### DATA EXTRACT
Segment Open
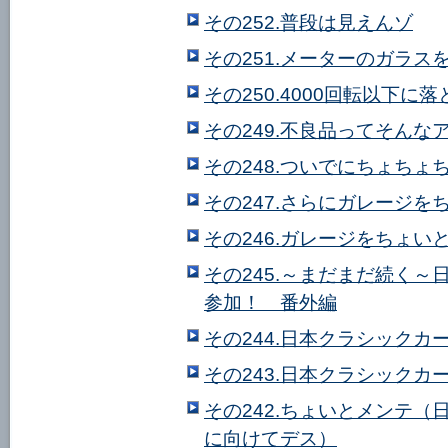
その252.普段は見えんゾ
その251.メーターのガラス
その250.4000回転以下に
その249.不良品ってそんな
その248.ついでにちょち
その247.さらにガレージを
その246.ガレージをちょい
その245.～まだまだ続く～
参加！ 番外編
その244.日本クラシックカ
その243.日本クラシックカ
その242.ちょいとメンテ（
に向けてデス）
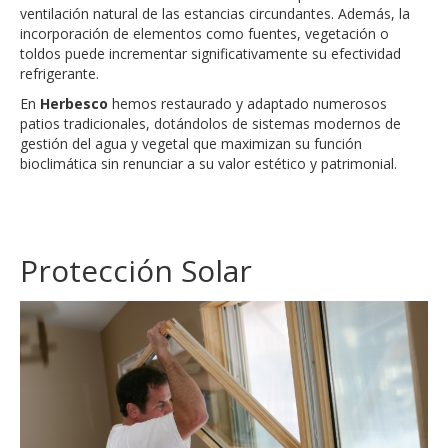
ventilación natural de las estancias circundantes. Además, la
incorporación de elementos como fuentes, vegetación o
toldos puede incrementar significativamente su efectividad
refrigerante.
En
Herbesco
hemos restaurado y adaptado numerosos
patios tradicionales, dotándolos de sistemas modernos de
gestión del agua y vegetal que maximizan su función
bioclimática sin renunciar a su valor estético y patrimonial.
Protección Solar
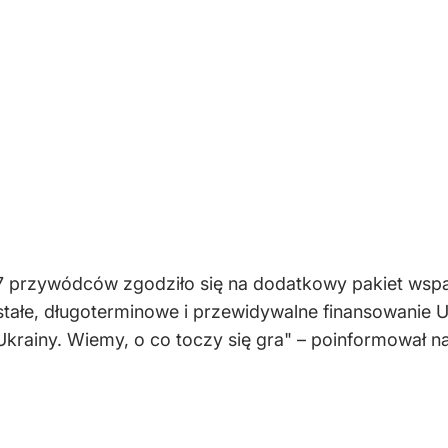
 przywódców zgodziło się na dodatkowy pakiet wspar
tałe, długoterminowe i przewidywalne finansowanie 
Ukrainy. Wiemy, o co toczy się gra" – poinformował 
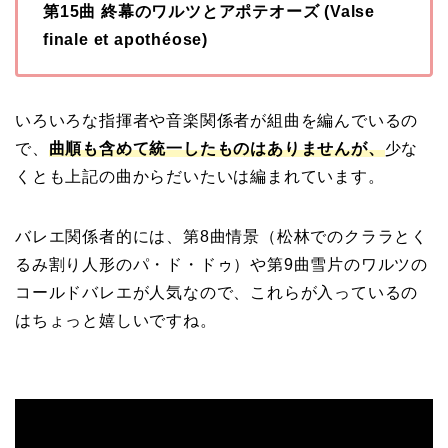
第15曲 終幕のワルツとアポテオーズ (Valse
finale et apothéose)
いろいろな指揮者や音楽関係者が組曲を編んでいるの
で、
曲順も含めて統一したものはありませんが、
少な
くとも上記の曲からだいたいは編まれています。
バレエ関係者的には、第8曲情景（松林でのクララとく
るみ割り人形のパ・ド・ドゥ）や第9曲雪片のワルツの
コールドバレエが人気なので、これらが入っているの
はちょっと嬉しいですね。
Segment Closed
### EXERCISE
Repeat each entry exactly as given; no pictures belong in the copy.

### SOLVED EXERCISE
その252.普段は見えんゾ
その251.メーターのガラス
その250.4000回転以下に
その249.不良品ってそんな
その248.ついでにちょち
その247.さらにガレージを
その246.ガレージをちょい
その245.～まだまだ続く～
参加！ 番外編
その244.日本クラシックカ
その243.日本クラシックカ
その242.ちょいとメンテ（
に向けてデス）
ventilación natural de las estancias circundantes. Además, la
incorporación de elementos como fuentes, vegetación o
toldos puede incrementar significativamente su efectividad
refrigerante.
En
Herbesco
hemos restaurado y adaptado numerosos
patios tradicionales, dotándolos de sistemas modernos de
gestión del agua y vegetal que maximizan su función
bioclimática sin renunciar a su valor estético y patrimonial.
Protección Solar
 przywódców zgodziło się na dodatkowy pakiet wspar
tałe, długoterminowe i przewidywalne finansowanie 
Ukrainy. Wiemy, o co toczy się gra" – poinformował 
第15曲 終幕のワルツとアポテオーズ (Valse
finale et apothéose)
いろいろな指揮者や音楽関係者が組曲を編んでいるの
で、
曲順も含めて統一したものはありませんが、
少な
くとも上記の曲からだいたいは編まれています。
バレエ関係者的には、第8曲情景（松林でのクララとく
るみ割り人形のパ・ド・ドゥ）や第9曲雪片のワルツの
コールドバレエが人気なので、これらが入っているの
はちょっと嬉しいですね。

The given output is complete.